Politicians can point to a lower inflation report, but they cannot explain why Americans are standing in grocery aisles putting food back on the shelf. CNBC reports that consumers are spending less on groceries, forcing companies like PepsiCo, General Mills, Kraft Heinz, Campbell’s, and Conagra to slash prices and rely on promotions simply to move inventory. Millions have reached the point where every trip to the store has become an exercise in deciding what they can live without.
The numbers tell a much darker story than the headlines. Americans now owe roughly $1.25 trillion in credit card debt, the highest level ever recorded. The average credit card balance has climbed above $6,500, while interest rates on many cards remain above 21%. Families who cannot pay their balances in full are watching interest charges consume more of every paycheck. According to recent surveys, roughly one-third of working-age Americans have used credit cards to purchase groceries, and millions are carrying that grocery debt month after month because they simply do not have another option.
This is no longer simply inflation. It has become a cost-of-living crisis. A family may technically still have a job, but that job no longer buys the same standard of living it did only a few years ago. Housing costs remain near record highs, auto insurance premiums continue climbing, utility bills have increased substantially, healthcare consumes a larger share of household income, and groceries cost far more than they did before inflation exploded. Slower inflation does not undo years of rising prices. It simply means the rate of increase has moderated while families continue living with the cumulative damage.
The Department of Agriculture is hardly forecasting relief. Food prices are expected to continue rising through 2026. Beef prices alone are projected to increase another 7.5% as the U.S. cattle herd has fallen to its smallest size in roughly seventy-five years. Fresh vegetables are forecast to rise 7.7%, sugar and sweets nearly 7%, nonalcoholic beverages about 5.7%, while restaurant prices are expected to continue climbing as labor and operating costs remain elevated.
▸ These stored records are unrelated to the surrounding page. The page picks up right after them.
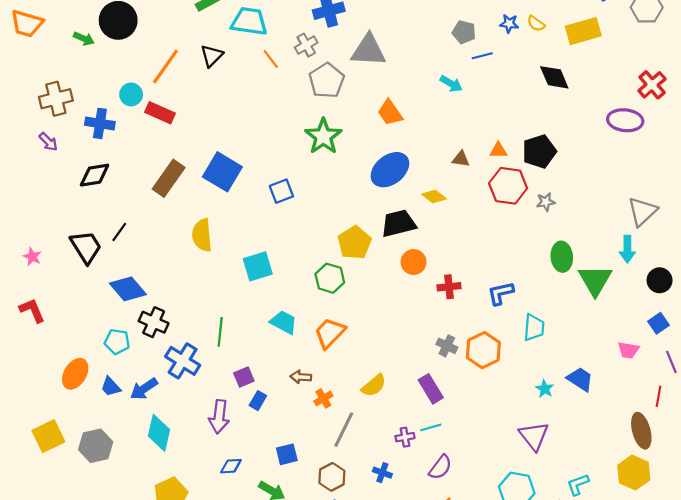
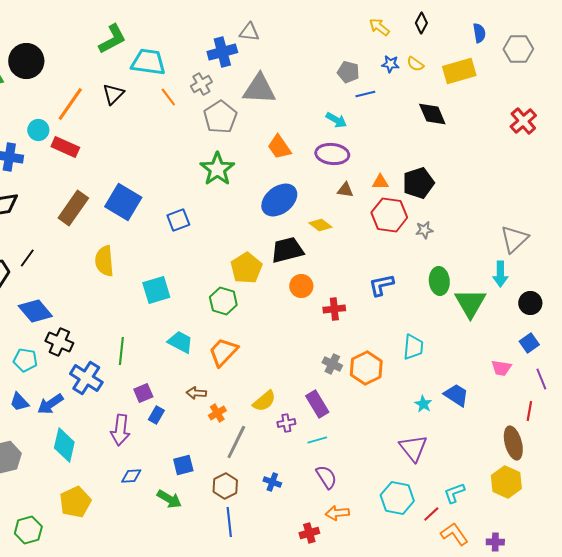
purple ellipse: (625, 120) -> (332, 154), moved
blue L-shape: (501, 293) -> (381, 285), moved
purple cross: (405, 437) -> (286, 423), moved
purple semicircle: (440, 467) -> (326, 477), turned -70

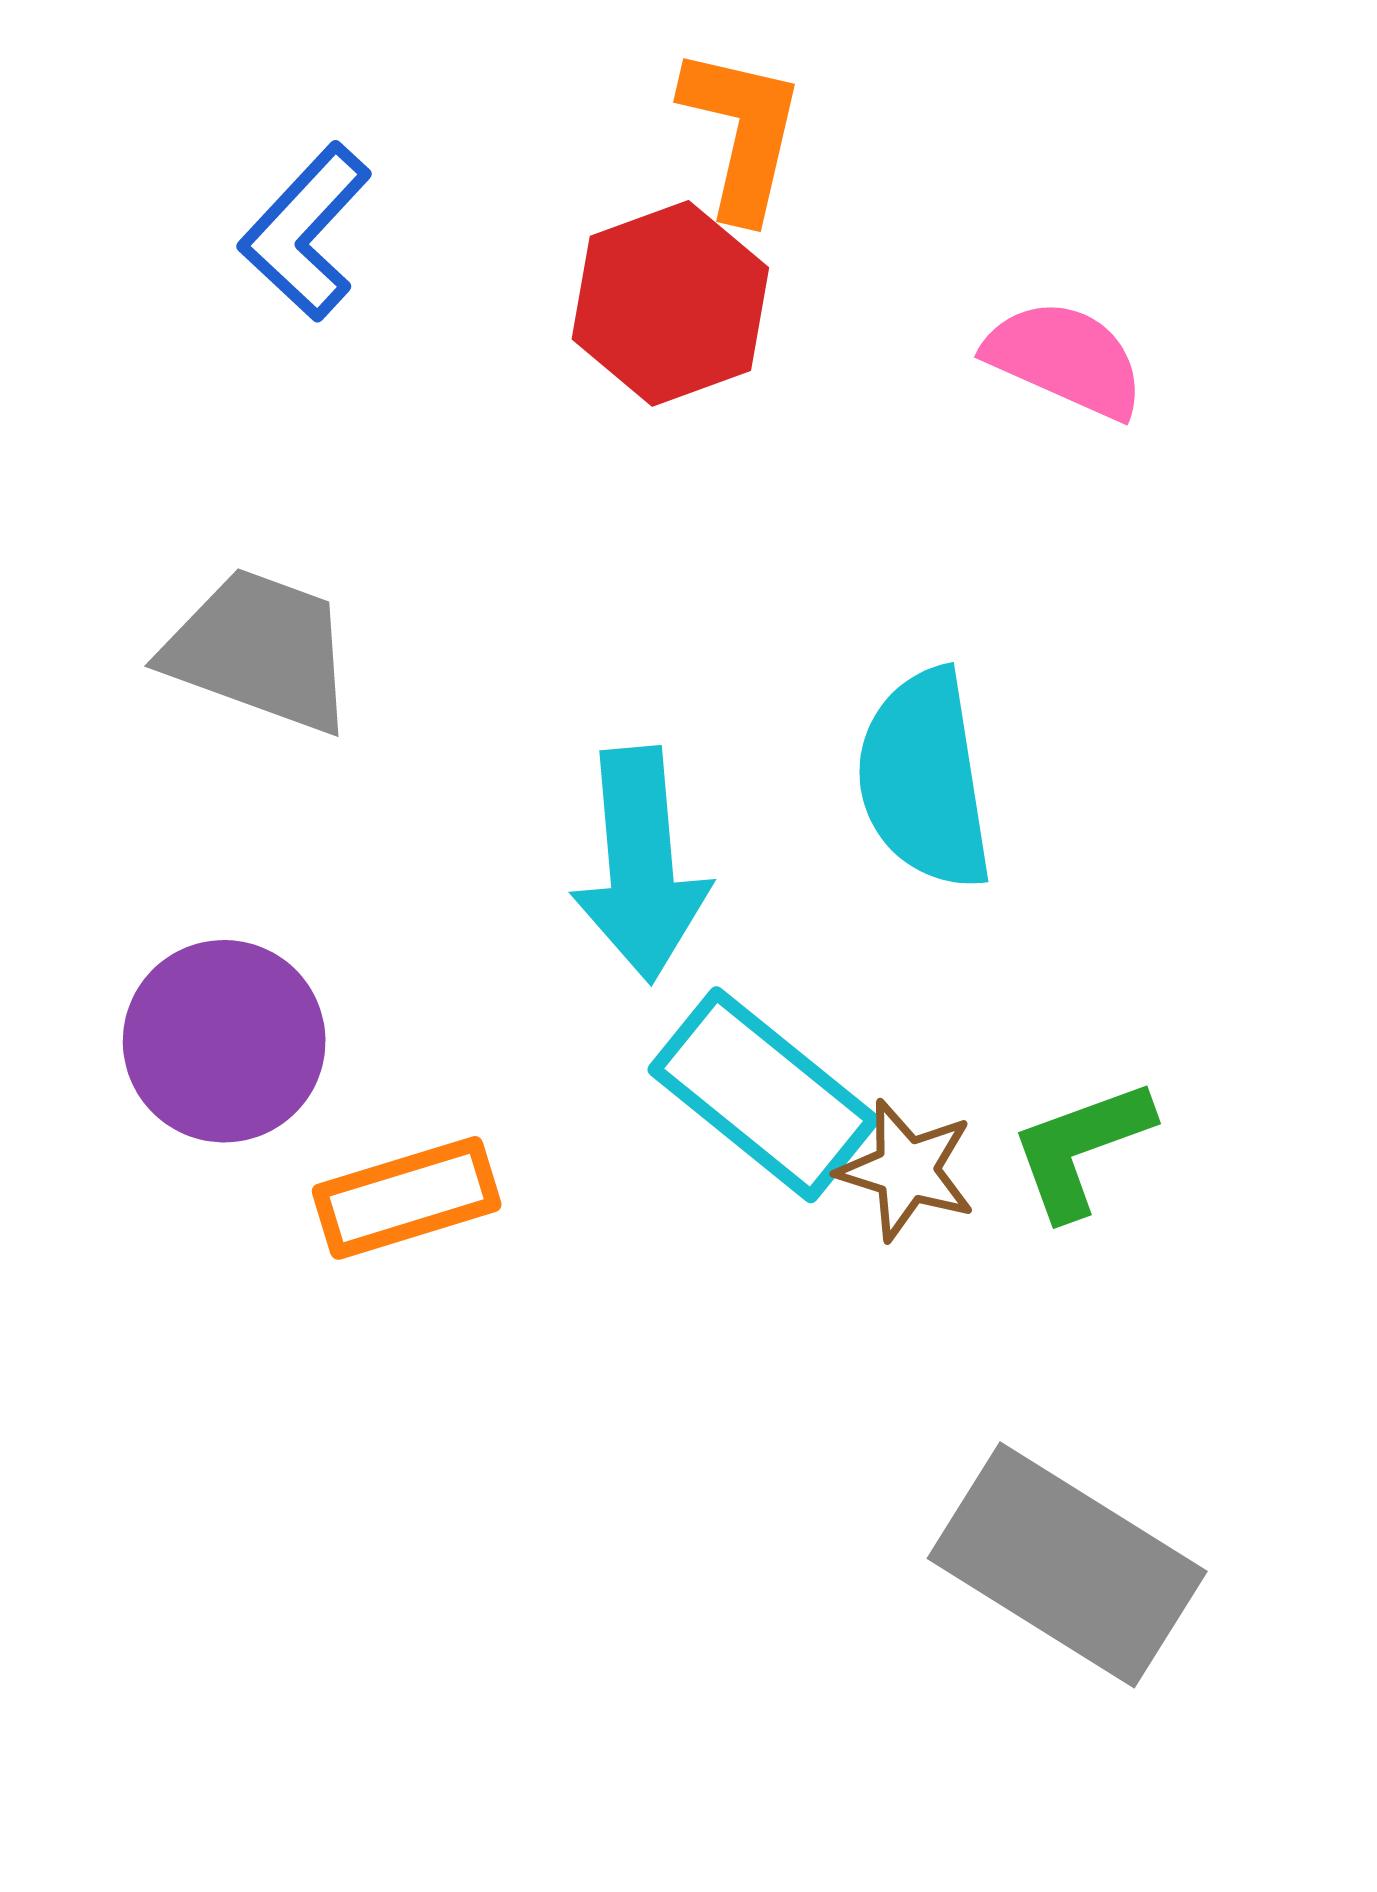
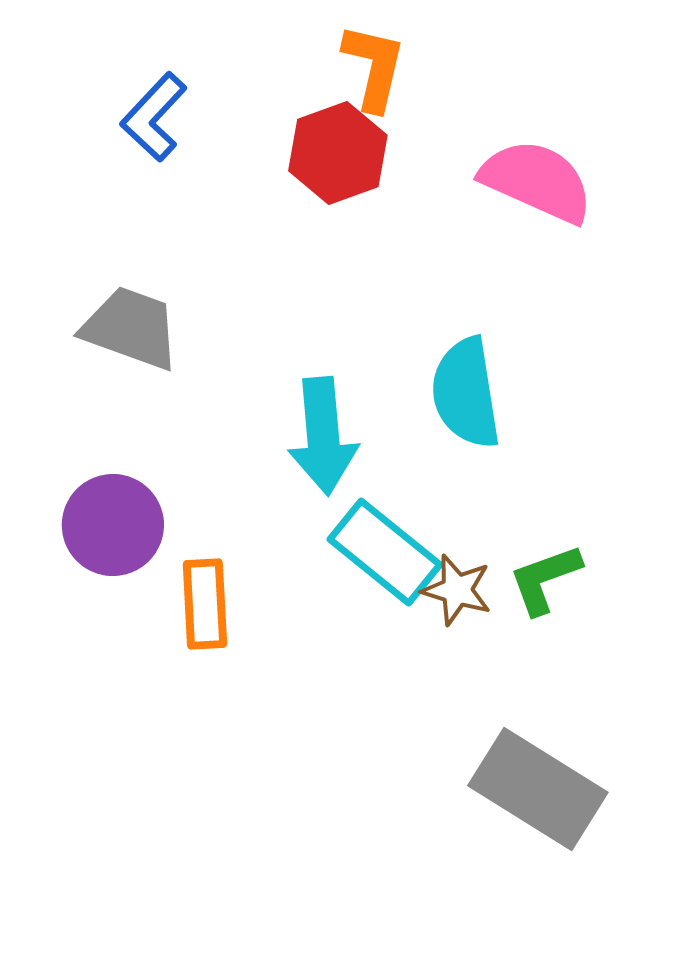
pink semicircle: (1065, 359) -> (537, 181), size x1.4
orange rectangle: (407, 1198) -> (205, 604), turned -76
People continue pointing to overall retail sales as proof that consumers remain healthy. June retail sales rose only 0.2%, exactly as expected. Strip away gasoline prices, which temporarily declined because of the brief ceasefire in the Middle East, and some categories appear stronger. Yet those numbers hide an important shift. Consumers are becoming far more disciplined with necessities while selectively spending on promotions and discount events such as Amazon Prime Day. That is not confidence. That is adaptation.

Food prices themselves have hardly disappeared as a problem. The USDA continues forecasting overall food prices to rise another 3.2% this year. Grocery prices are expected to increase roughly 2.8%, while restaurant prices are projected to climb an even faster 3.6%. Several categories remain under significant pressure. Beef prices are expected to rise 7.5% during 2026 as the U.S. cattle herd has fallen to its lowest level in roughly seventy-five years. Fresh vegetables are forecast to increase 7.7%, sugar and sweets nearly 7%, and nonalcoholic beverages about 5.7%. Consumers may find bargains on certain processed foods, but the underlying trend remains one of rising food costs.
Consumers are adapting because they have little choice. Delinquencies on credit cards have risen sharply over the past two years, and Americans are increasingly financing everyday necessities instead of discretionary purchases. The Federal Reserve Bank of New York recently reported that serious credit card delinquencies continue trending higher, particularly among younger borrowers, while total household debt has climbed above $18 trillion. Those are not the characteristics of a healthy consumer.
Households are sending a message that economists often miss because it never appears in a government report. When people begin treating groceries as a luxury rather than a routine purchase, they are telling you confidence has already deteriorated. The statistics may take months to reflect that change. Consumers make those adjustments immediately.
The grocery cart has always been one of the best economic indicators because families cannot manipulate it. They either have the purchasing power to buy what they want, or they don’t. Increasingly, Americans are answering that question every time they walk into a supermarket.